E caso a demanda por atendimentos continue aumentando?
Temos alternativas, mas não acreditamos. E temos hospitais de campanha se precisarmos.
Mas profissionais de saúde já é um problema maior.
Esse sim, é mais complicado.
E qual é a alternativa para isso?
Aí temos de buscar profissionais de um jeito ou de outro para complementar.
Sobre as escolinhas, a ideia seria retomar as atividades escolares?
Aí é mais complexo, pois muitos pais não concordam e muitos querem porque não têm onde deixar os filhos. É um assunto que precisa ser debatido e também remete às escolinhas de futsal, por exemplo. Nessas escolinhas, o pessoal está pensando em começar com bem menos gente, mais treinamento, menos coletivo, e o pai vai assinar termo de responsabilidade.

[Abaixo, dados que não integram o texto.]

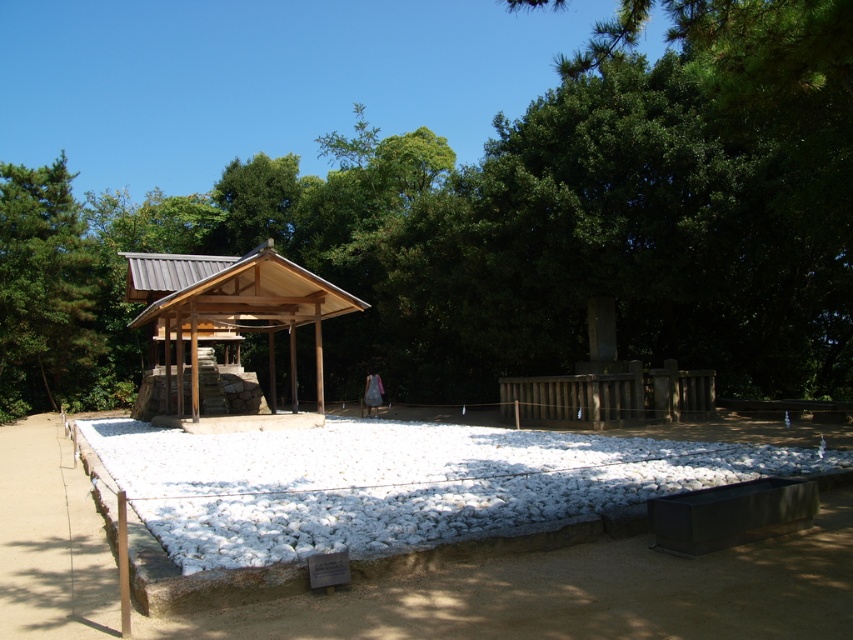 Question: Observing the image, what is the correct spatial positioning of green leafy tree at upper center in reference to wooden gazebo at center?

Choices:
 (A) below
 (B) above

Answer: (B)

Question: Which point appears farthest from the camera in this image?

Choices:
 (A) (155, 342)
 (B) (383, 192)

Answer: (B)

Question: Can you confirm if green leafy tree at upper center is smaller than wooden gazebo at center?

Choices:
 (A) no
 (B) yes

Answer: (A)

Question: Considering the relative positions of green leafy tree at upper center and wooden gazebo at center in the image provided, where is green leafy tree at upper center located with respect to wooden gazebo at center?

Choices:
 (A) right
 (B) left

Answer: (A)

Question: Which point is farther from the camera taking this photo?

Choices:
 (A) (409, 244)
 (B) (148, 372)

Answer: (B)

Isso seria uma abertura bem ampla, abrir até as escolinhas de futsal. O senhor comentou que as pessoas não respeitam a questão do distanciamento, flexibilizar esse tipo de coisa não passaria a mensagem errada de que a situação está se normalizando?
Mas não podemos parar, temos de buscar o equilíbrio. O idoso é muito mais problema do que a criança. O idoso é muito mais indisciplinado.
Tem aquela questão de o idoso ficar em casa e as pessoas próximas a ele continuarem circulando, o risco continua o mesmo.
Nesse momento, a gente tem de buscar o equilíbrio. Qual é o ideal? Nenhum dos dois. O ideal é não termos a covid.
Com todo mundo pensando em reabrir setores econômicos e instalar leitos para alcançar bandeiras, não acha que se perdeu um pouco o foco de que o principal objetivo é cuidar das vidas?
Houve um trabalho muito forte nesse sentido, mas agora chega uma situação em que se tem de tomar outros rumos. Às vezes a coisas escapam do controle mesmo.